PROBLEM DESCRIPTION: Search the data for the word "paylaşım" and copy every line that contains it.

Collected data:
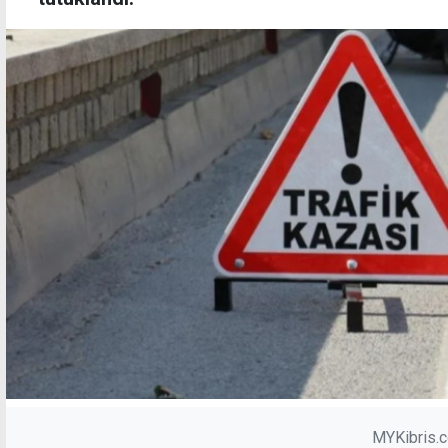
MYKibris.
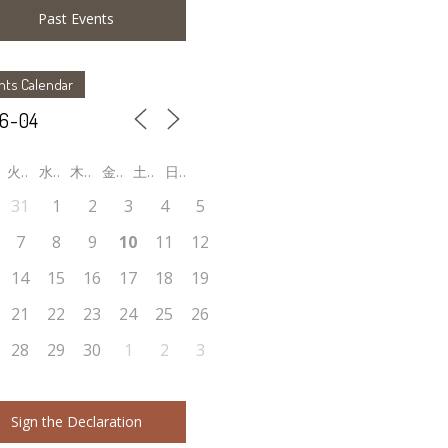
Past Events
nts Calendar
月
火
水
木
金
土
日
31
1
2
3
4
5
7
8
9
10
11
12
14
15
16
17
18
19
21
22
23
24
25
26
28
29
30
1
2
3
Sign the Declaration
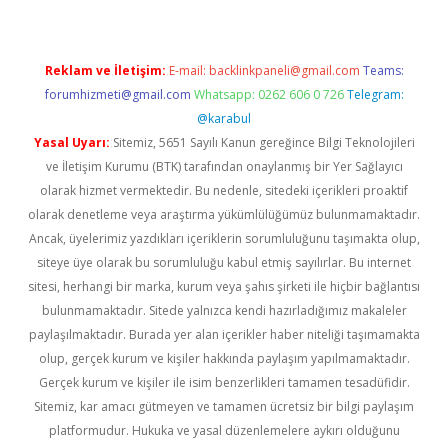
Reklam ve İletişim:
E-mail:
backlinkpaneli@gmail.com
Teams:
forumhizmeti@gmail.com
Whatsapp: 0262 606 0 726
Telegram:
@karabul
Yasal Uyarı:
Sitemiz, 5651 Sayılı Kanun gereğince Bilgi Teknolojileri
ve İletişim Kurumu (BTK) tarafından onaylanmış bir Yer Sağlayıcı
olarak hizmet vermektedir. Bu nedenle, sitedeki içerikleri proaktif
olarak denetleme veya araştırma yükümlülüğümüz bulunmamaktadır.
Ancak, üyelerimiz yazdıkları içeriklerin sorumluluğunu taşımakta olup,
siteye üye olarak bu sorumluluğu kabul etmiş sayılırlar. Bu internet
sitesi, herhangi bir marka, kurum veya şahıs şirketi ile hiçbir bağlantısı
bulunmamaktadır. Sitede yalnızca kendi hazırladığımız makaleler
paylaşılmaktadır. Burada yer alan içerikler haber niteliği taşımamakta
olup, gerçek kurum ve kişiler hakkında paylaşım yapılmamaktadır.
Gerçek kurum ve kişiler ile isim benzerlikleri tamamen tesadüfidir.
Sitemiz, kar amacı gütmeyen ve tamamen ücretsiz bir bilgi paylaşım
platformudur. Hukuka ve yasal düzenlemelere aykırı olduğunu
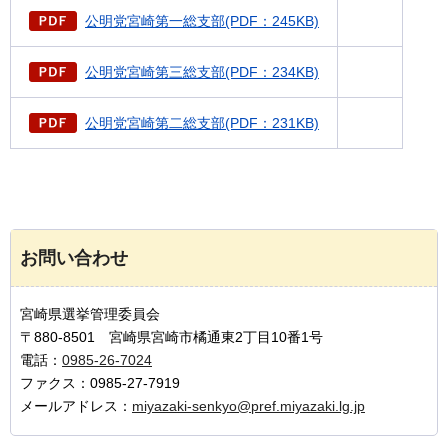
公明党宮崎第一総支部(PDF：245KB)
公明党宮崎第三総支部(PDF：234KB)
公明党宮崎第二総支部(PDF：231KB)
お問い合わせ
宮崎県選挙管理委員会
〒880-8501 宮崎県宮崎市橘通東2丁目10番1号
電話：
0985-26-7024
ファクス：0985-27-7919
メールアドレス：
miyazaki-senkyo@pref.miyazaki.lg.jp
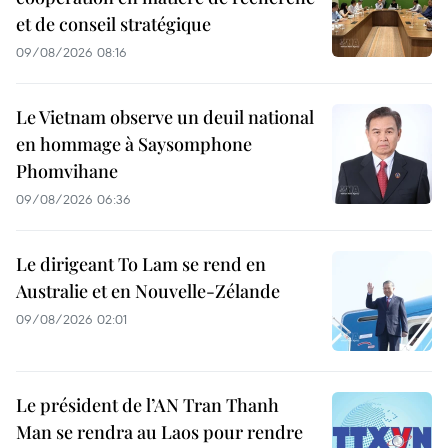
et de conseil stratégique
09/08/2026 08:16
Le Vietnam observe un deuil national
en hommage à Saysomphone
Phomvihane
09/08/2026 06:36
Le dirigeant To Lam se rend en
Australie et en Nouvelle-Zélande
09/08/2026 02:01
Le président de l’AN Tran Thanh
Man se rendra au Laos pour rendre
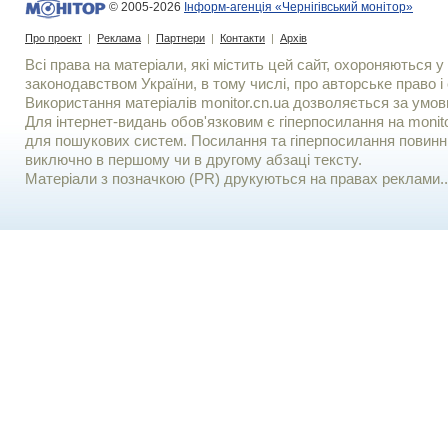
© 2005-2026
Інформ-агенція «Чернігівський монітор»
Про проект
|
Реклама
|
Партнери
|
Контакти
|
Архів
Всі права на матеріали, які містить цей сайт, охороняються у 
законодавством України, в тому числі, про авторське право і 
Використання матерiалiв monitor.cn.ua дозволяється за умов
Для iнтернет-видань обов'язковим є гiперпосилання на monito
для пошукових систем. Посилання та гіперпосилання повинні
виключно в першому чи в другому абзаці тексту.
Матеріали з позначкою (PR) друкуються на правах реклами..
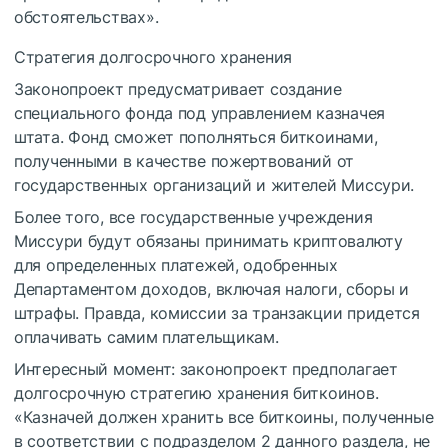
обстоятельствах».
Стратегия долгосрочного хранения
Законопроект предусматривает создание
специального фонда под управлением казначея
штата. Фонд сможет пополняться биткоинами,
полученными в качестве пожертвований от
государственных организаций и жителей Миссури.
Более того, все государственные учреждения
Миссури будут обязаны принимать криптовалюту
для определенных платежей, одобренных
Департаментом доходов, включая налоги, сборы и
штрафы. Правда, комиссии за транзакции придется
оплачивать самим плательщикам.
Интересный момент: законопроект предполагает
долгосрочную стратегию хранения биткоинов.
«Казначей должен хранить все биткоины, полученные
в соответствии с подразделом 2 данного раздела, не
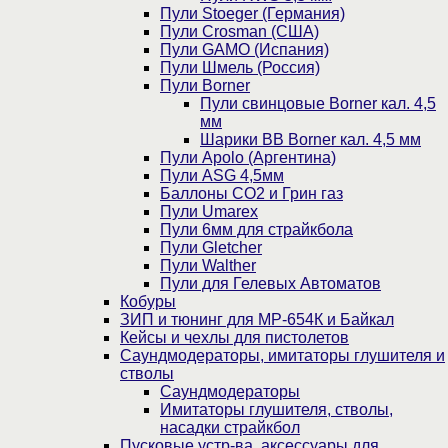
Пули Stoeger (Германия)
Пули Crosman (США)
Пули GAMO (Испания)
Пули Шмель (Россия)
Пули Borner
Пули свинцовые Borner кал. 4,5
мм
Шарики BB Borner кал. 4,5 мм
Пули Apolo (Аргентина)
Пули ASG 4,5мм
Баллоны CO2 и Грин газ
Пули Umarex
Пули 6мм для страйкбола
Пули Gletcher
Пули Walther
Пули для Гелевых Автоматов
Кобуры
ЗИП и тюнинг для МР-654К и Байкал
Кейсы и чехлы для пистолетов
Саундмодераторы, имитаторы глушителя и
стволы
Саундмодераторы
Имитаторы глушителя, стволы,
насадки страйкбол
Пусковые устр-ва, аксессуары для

WRITTEN REPLY:
olup, gerçek kurum ve kişiler hakkında paylaşım yapılmamaktadır.
Sitemiz, kar amacı gütmeyen ve tamamen ücretsiz bir bilgi paylaşım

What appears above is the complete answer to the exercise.